— Given data —
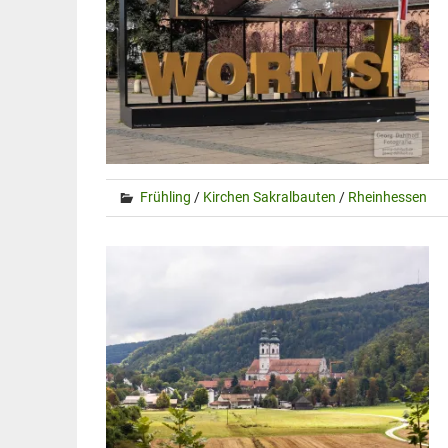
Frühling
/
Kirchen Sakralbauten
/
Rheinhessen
...
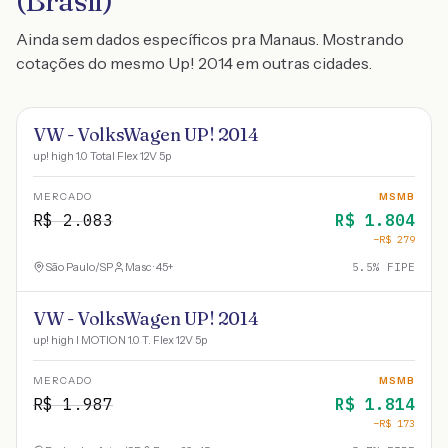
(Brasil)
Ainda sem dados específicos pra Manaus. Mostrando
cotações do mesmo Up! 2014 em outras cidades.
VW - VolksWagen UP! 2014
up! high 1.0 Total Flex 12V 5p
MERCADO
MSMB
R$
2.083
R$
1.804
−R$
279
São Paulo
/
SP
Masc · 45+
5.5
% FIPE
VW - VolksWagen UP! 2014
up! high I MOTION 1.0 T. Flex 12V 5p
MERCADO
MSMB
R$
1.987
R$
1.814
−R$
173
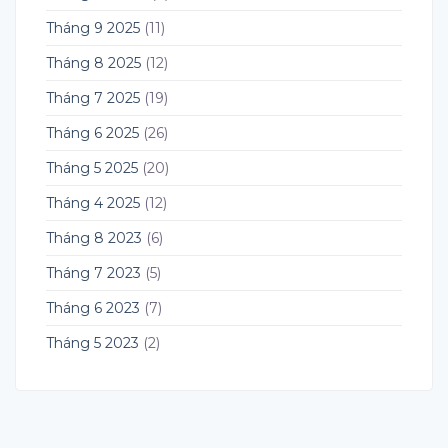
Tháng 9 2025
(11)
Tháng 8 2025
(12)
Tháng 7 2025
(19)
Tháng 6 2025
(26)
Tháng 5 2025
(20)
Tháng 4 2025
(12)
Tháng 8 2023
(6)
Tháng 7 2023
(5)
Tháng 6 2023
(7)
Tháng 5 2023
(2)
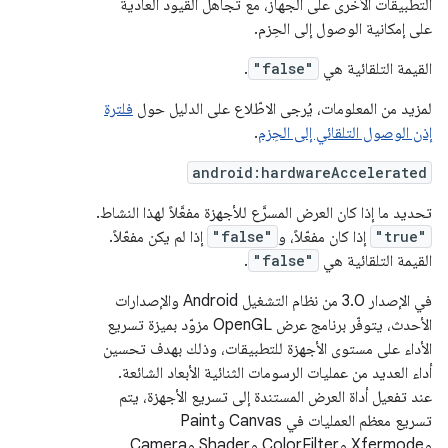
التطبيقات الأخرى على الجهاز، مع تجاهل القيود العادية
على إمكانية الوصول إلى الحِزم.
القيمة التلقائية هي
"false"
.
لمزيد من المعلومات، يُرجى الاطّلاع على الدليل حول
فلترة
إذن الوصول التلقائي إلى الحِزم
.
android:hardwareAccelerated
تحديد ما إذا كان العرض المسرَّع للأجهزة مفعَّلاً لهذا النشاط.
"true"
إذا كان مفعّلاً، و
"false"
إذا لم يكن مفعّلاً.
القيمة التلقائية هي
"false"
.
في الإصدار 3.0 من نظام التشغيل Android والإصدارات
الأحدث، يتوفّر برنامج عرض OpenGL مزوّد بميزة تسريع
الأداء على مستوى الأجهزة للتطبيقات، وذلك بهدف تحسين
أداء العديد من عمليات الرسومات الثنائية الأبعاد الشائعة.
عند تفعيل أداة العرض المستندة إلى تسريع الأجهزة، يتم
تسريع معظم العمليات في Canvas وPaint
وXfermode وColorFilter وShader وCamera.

— Exercise description —
The answer is each line in which the word "العرض" occurs, copied from the material above.

— Task solution —
تحديد ما إذا كان العرض المسرَّع للأجهزة مفعَّلاً لهذا النشاط.
عند تفعيل أداة العرض المستندة إلى تسريع الأجهزة، يتم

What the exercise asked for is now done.